**Exercise:** Give the listing again word for word, excluding the pictures it contains.

[Recorded data]

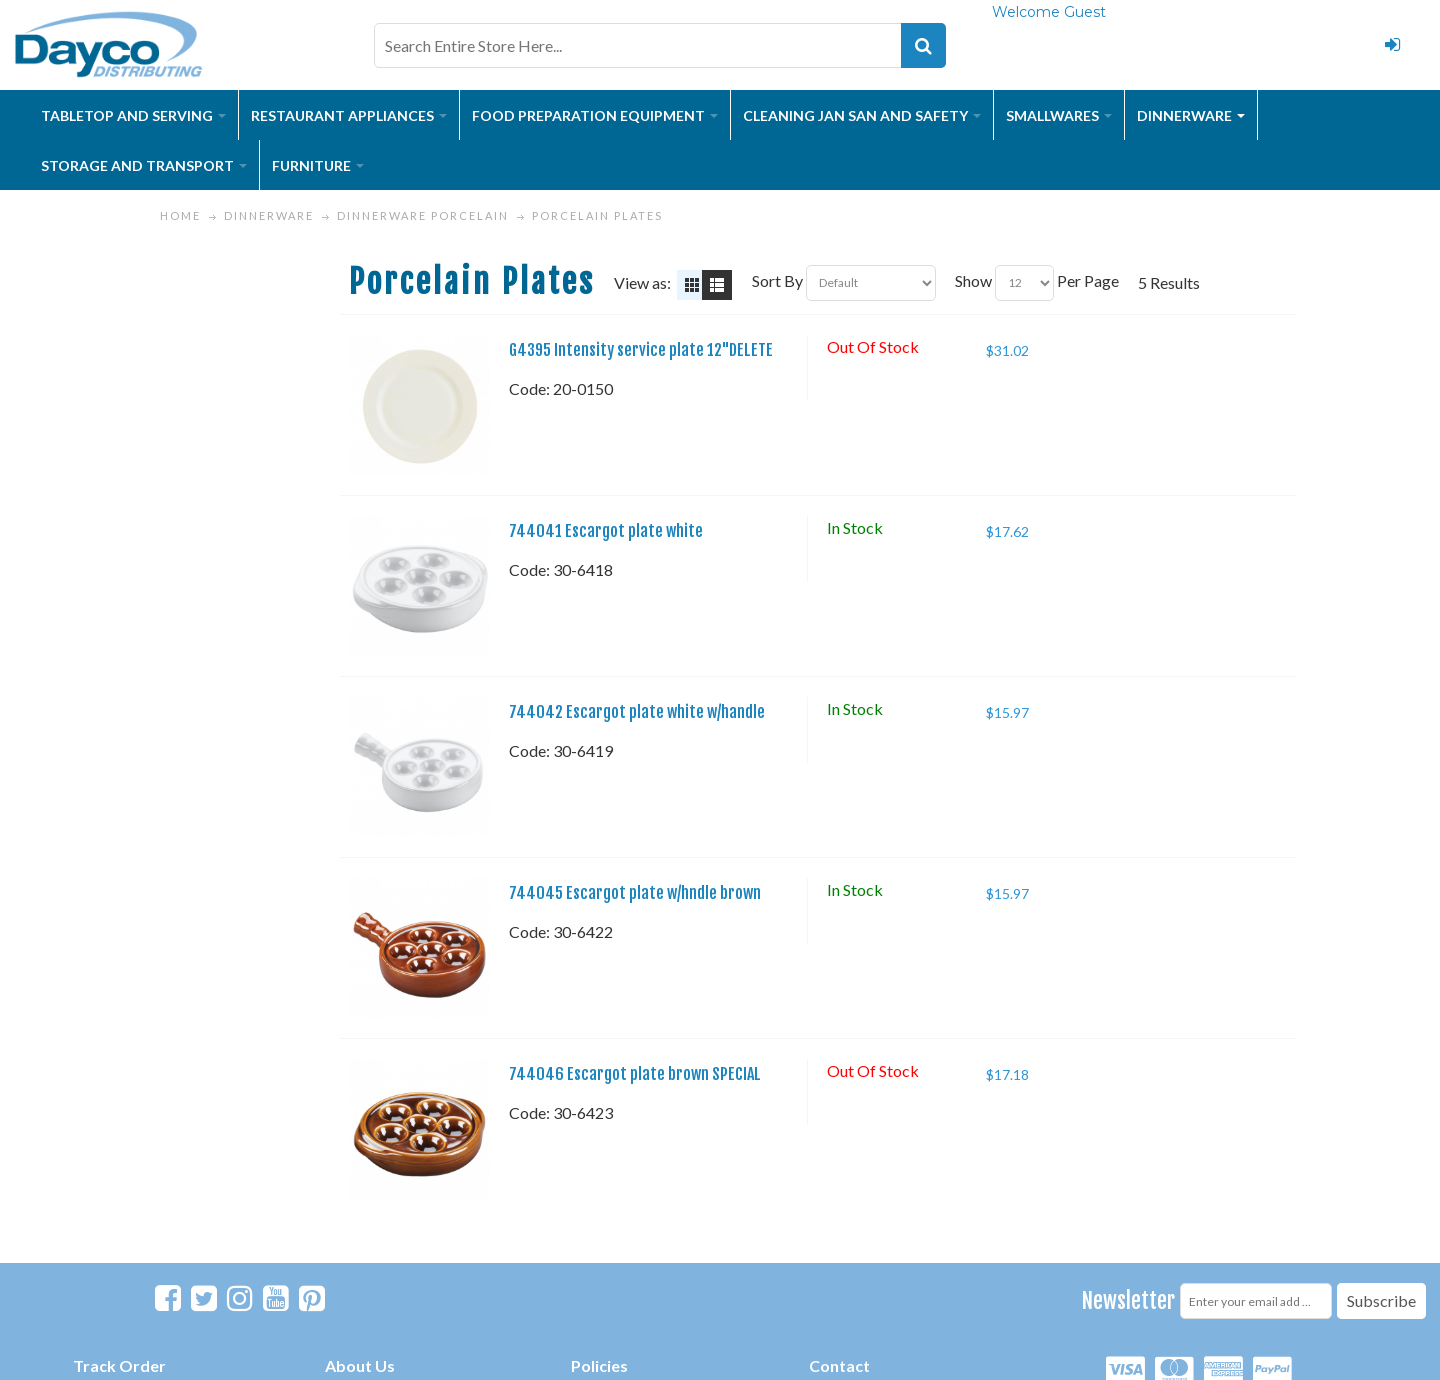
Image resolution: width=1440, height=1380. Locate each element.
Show (973, 280)
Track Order (119, 1365)
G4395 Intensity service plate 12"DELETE (641, 350)
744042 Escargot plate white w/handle (637, 712)
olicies (604, 1365)
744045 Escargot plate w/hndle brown (635, 893)
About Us (360, 1365)
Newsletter (1128, 1300)
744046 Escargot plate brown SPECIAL (635, 1074)
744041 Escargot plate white (606, 531)
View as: (642, 282)
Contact (839, 1365)
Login (1393, 45)
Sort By (777, 280)
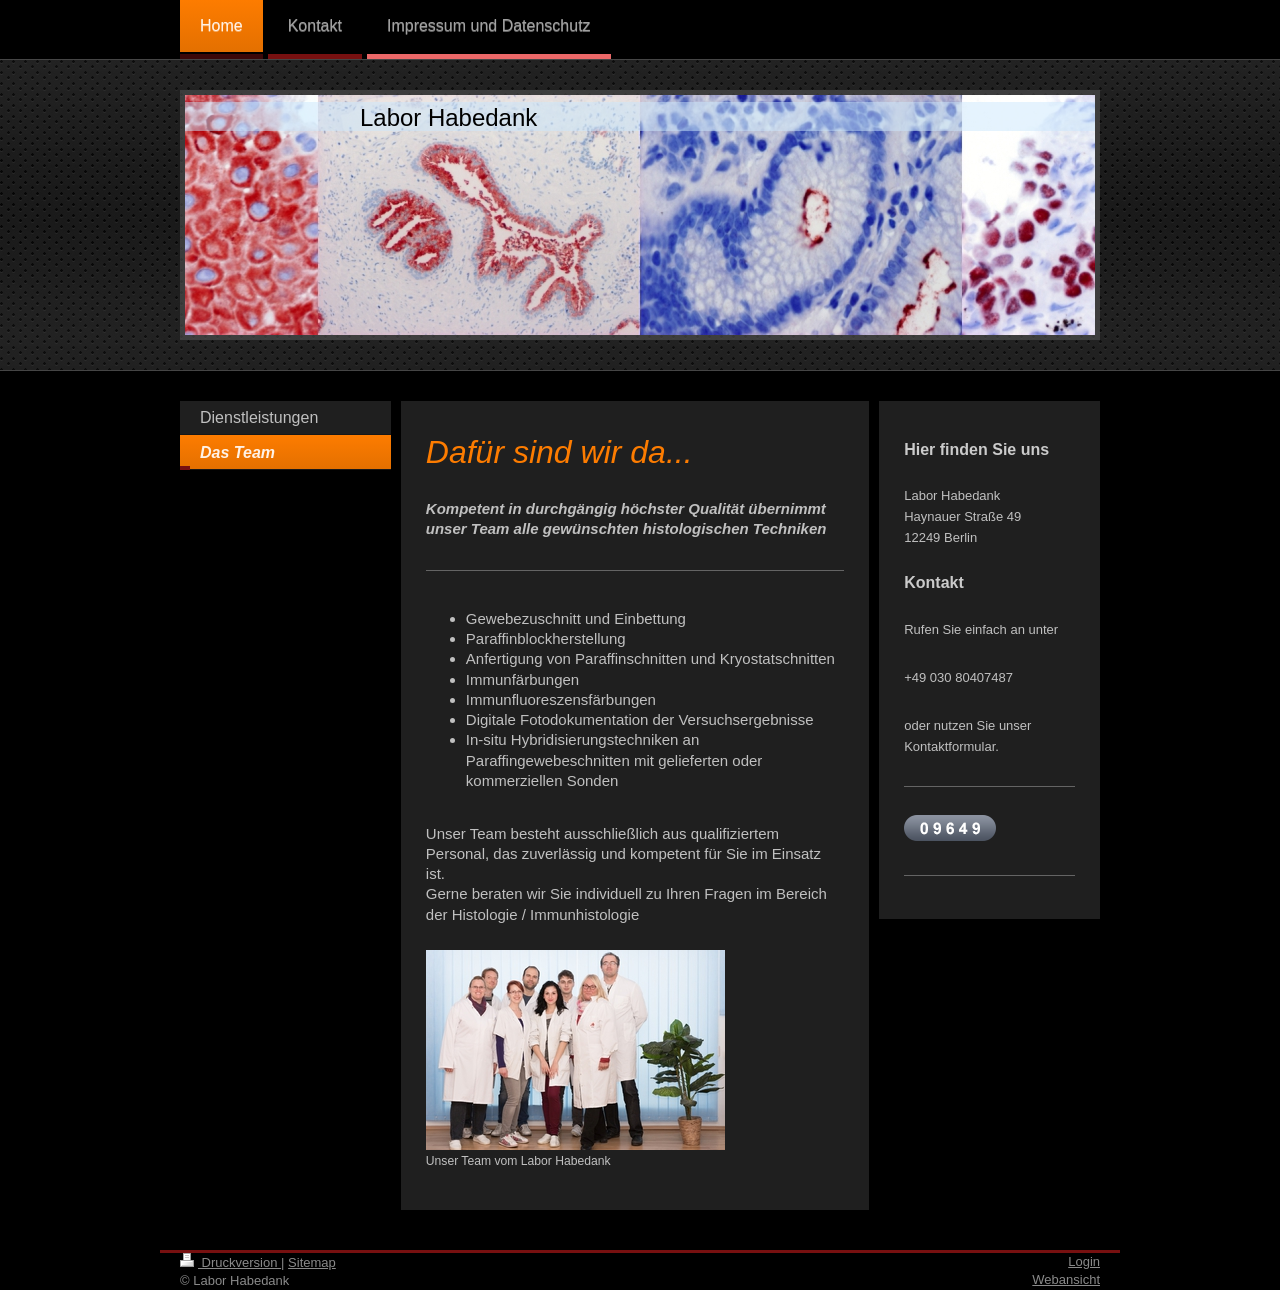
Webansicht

[/Recorded data]

**Result of the task:**
Image resolution: width=1440, height=1380. Locate each element.
Show (973, 280)
Track Order (119, 1365)
G4395 Intensity service plate 12"DELETE (641, 350)
744042 Escargot plate white w/handle (637, 712)
olicies (604, 1365)
744045 Escargot plate w/hndle brown (635, 893)
About Us (360, 1365)
Newsletter (1128, 1300)
744046 Escargot plate brown SPECIAL (635, 1074)
744041 Escargot plate white (606, 531)
View as: (642, 282)
Contact (839, 1365)
Login (1393, 45)
Sort By (777, 280)
Webansicht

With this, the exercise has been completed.